• _Work task_
Give back only the lines in the records below from the one with "Wildtomaten" to the one with "Schalerbsen", both inclusive, word for word.

• _Data under study_
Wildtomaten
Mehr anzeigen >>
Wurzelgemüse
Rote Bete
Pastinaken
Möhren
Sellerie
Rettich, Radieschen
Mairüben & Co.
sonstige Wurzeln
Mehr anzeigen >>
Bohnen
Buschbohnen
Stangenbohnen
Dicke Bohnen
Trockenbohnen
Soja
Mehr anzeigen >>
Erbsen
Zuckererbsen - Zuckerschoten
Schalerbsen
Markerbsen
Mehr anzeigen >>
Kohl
...
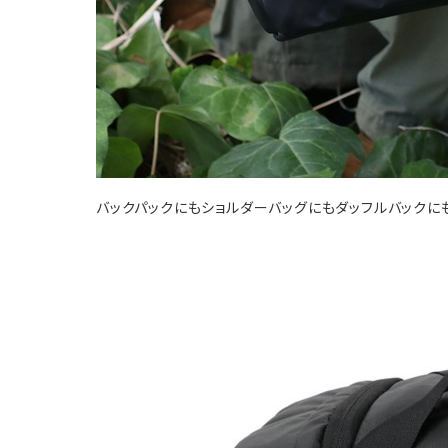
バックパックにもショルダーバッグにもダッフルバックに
...
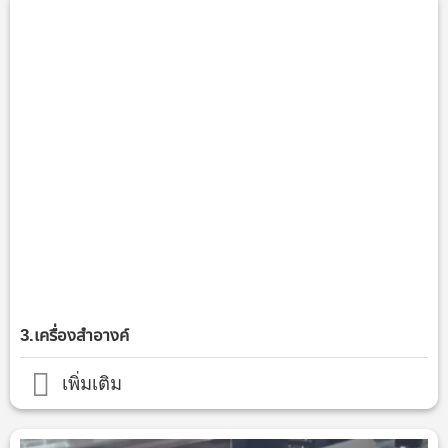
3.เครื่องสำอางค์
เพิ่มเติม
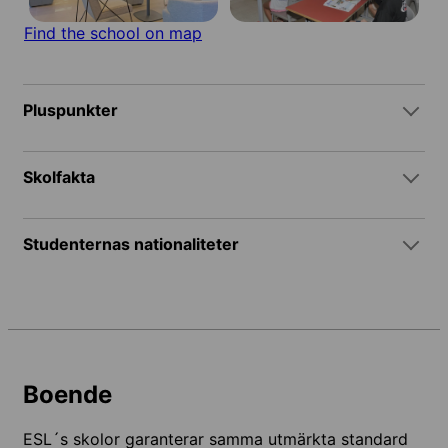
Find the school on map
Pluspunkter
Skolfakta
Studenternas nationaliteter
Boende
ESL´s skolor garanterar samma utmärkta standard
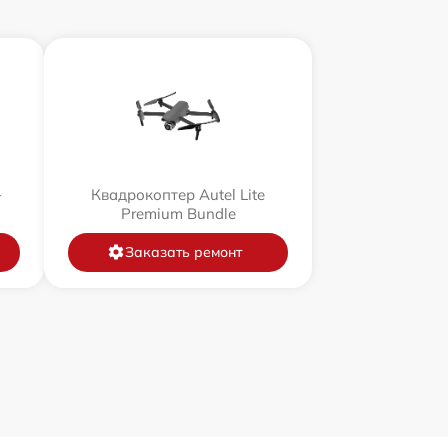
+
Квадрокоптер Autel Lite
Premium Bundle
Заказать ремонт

• _Written reply_
Wildtomaten
Mehr anzeigen >>
Wurzelgemüse
Rote Bete
Pastinaken
Möhren
Sellerie
Rettich, Radieschen
Mairüben & Co.
sonstige Wurzeln
Mehr anzeigen >>
Bohnen
Buschbohnen
Stangenbohnen
Dicke Bohnen
Trockenbohnen
Soja
Mehr anzeigen >>
Erbsen
Zuckererbsen - Zuckerschoten
Schalerbsen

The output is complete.